(Task) Please copy every record exactly as it is written.

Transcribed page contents
☆ ☆ ☆ ☆
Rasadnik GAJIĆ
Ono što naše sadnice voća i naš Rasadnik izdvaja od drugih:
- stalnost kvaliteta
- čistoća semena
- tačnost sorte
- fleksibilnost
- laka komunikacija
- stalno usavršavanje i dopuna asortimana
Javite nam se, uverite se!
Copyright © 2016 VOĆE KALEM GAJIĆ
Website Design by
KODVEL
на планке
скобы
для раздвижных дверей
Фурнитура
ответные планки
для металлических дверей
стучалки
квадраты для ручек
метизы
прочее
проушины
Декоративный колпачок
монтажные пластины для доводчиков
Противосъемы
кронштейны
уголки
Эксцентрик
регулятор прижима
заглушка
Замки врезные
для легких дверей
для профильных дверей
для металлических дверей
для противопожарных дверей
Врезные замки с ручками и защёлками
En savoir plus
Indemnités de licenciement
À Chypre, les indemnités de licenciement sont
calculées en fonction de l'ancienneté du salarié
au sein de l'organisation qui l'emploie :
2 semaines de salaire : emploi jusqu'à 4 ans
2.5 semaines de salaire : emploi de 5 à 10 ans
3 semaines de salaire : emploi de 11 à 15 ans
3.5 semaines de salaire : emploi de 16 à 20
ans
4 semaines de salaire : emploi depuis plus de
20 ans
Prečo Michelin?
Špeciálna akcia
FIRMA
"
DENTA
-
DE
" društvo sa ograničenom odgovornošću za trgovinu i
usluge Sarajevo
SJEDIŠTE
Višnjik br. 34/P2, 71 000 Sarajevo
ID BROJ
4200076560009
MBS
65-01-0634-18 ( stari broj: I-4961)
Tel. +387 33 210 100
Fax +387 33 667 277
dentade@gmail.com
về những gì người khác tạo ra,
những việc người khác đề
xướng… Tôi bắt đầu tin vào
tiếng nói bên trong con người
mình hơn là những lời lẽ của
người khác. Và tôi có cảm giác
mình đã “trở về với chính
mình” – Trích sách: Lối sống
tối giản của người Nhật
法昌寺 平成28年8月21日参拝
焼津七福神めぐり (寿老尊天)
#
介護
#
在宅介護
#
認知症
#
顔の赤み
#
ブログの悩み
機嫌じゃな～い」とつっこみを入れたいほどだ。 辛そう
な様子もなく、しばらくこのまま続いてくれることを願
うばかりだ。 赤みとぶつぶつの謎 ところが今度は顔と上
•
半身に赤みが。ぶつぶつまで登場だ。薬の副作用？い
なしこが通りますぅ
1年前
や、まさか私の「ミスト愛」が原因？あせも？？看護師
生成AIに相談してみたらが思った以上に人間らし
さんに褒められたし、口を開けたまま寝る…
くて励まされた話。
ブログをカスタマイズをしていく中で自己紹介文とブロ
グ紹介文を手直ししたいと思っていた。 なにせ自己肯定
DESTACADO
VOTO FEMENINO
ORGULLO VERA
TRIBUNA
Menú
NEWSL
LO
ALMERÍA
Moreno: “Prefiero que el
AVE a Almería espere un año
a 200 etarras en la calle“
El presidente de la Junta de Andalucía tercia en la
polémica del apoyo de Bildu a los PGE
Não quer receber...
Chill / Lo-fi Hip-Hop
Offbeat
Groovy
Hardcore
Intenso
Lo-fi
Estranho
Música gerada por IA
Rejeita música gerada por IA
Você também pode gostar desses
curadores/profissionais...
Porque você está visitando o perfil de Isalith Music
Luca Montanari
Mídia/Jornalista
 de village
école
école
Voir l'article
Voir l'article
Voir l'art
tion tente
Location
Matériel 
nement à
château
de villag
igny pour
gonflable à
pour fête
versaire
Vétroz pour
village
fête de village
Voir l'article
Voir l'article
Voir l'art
☆ ☆ ☆ ☆
(Task answer)
Rasadnik GAJIĆ
Ono što naše sadnice voća i naš Rasadnik izdvaja od drugih:
- stalnost kvaliteta
- čistoća semena
- tačnost sorte
- fleksibilnost
- laka komunikacija
- stalno usavršavanje i dopuna asortimana
Javite nam se, uverite se!
Copyright © 2016 VOĆE KALEM GAJIĆ
Website Design by
KODVEL
на планке
скобы
для раздвижных дверей
Фурнитура
ответные планки
для металлических дверей
стучалки
квадраты для ручек
метизы
прочее
проушины
Декоративный колпачок
монтажные пластины для доводчиков
Противосъемы
кронштейны
уголки
Эксцентрик
регулятор прижима
заглушка
Замки врезные
для легких дверей
для профильных дверей
для металлических дверей
для противопожарных дверей
Врезные замки с ручками и защёлками
En savoir plus
Indemnités de licenciement
À Chypre, les indemnités de licenciement sont
calculées en fonction de l'ancienneté du salarié
au sein de l'organisation qui l'emploie :
2 semaines de salaire : emploi jusqu'à 4 ans
2.5 semaines de salaire : emploi de 5 à 10 ans
3 semaines de salaire : emploi de 11 à 15 ans
3.5 semaines de salaire : emploi de 16 à 20
ans
4 semaines de salaire : emploi depuis plus de
20 ans
Prečo Michelin?
Špeciálna akcia
FIRMA
"
DENTA
-
DE
" društvo sa ograničenom odgovornošću za trgovinu i
usluge Sarajevo
SJEDIŠTE
Višnjik br. 34/P2, 71 000 Sarajevo
ID BROJ
4200076560009
MBS
65-01-0634-18 ( stari broj: I-4961)
Tel. +387 33 210 100
Fax +387 33 667 277
dentade@gmail.com
về những gì người khác tạo ra,
những việc người khác đề
xướng… Tôi bắt đầu tin vào
tiếng nói bên trong con người
mình hơn là những lời lẽ của
người khác. Và tôi có cảm giác
mình đã “trở về với chính
mình” – Trích sách: Lối sống
tối giản của người Nhật
法昌寺 平成28年8月21日参拝
焼津七福神めぐり (寿老尊天)
#
介護
#
在宅介護
#
認知症
#
顔の赤み
#
ブログの悩み
機嫌じゃな～い」とつっこみを入れたいほどだ。 辛そう
な様子もなく、しばらくこのまま続いてくれることを願
うばかりだ。 赤みとぶつぶつの謎 ところが今度は顔と上
•
半身に赤みが。ぶつぶつまで登場だ。薬の副作用？い
なしこが通りますぅ
1年前
や、まさか私の「ミスト愛」が原因？あせも？？看護師
生成AIに相談してみたらが思った以上に人間らし
さんに褒められたし、口を開けたまま寝る…
くて励まされた話。
ブログをカスタマイズをしていく中で自己紹介文とブロ
グ紹介文を手直ししたいと思っていた。 なにせ自己肯定
DESTACADO
VOTO FEMENINO
ORGULLO VERA
TRIBUNA
Menú
NEWSL
LO
ALMERÍA
Moreno: “Prefiero que el
AVE a Almería espere un año
a 200 etarras en la calle“
El presidente de la Junta de Andalucía tercia en la
polémica del apoyo de Bildu a los PGE
Não quer receber...
Chill / Lo-fi Hip-Hop
Offbeat
Groovy
Hardcore
Intenso
Lo-fi
Estranho
Música gerada por IA
Rejeita música gerada por IA
Você também pode gostar desses
curadores/profissionais...
Porque você está visitando o perfil de Isalith Music
Luca Montanari
Mídia/Jornalista
 de village
école
école
Voir l'article
Voir l'article
Voir l'art
tion tente
Location
Matériel 
nement à
château
de villag
igny pour
gonflable à
pour fête
versaire
Vétroz pour
village
fête de village
Voir l'article
Voir l'article
Voir l'art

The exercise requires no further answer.